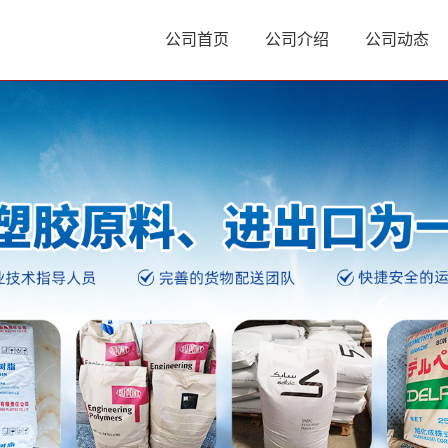
公司首页
公司介绍
公司动态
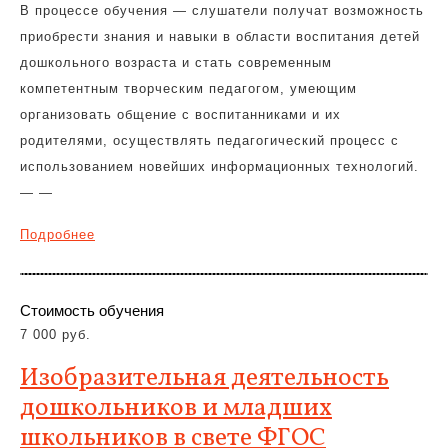
В процессе обучения — слушатели получат возможность
приобрести знания и навыки в области воспитания детей
дошкольного возраста и стать современным
компетентным творческим педагогом, умеющим
организовать общение с воспитанниками и их
родителями, осуществлять педагогический процесс с
использованием новейших информационных технологий.
— —
Подробнее
Стоимость обучения
7 000 руб.
Изобразительная деятельность
дошкольников и младших
школьников в свете ФГОС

Problem statement: Retype the full listing exactly; pictures stay out.

Response for this exercise:
公司首页
公司介绍
公司动态
В процессе обучения — слушатели получат возможность
приобрести знания и навыки в области воспитания детей
дошкольного возраста и стать современным
компетентным творческим педагогом, умеющим
организовать общение с воспитанниками и их
родителями, осуществлять педагогический процесс с
использованием новейших информационных технологий.
— —
Подробнее
Стоимость обучения
7 000 руб.
Изобразительная деятельность
дошкольников и младших
школьников в свете ФГОС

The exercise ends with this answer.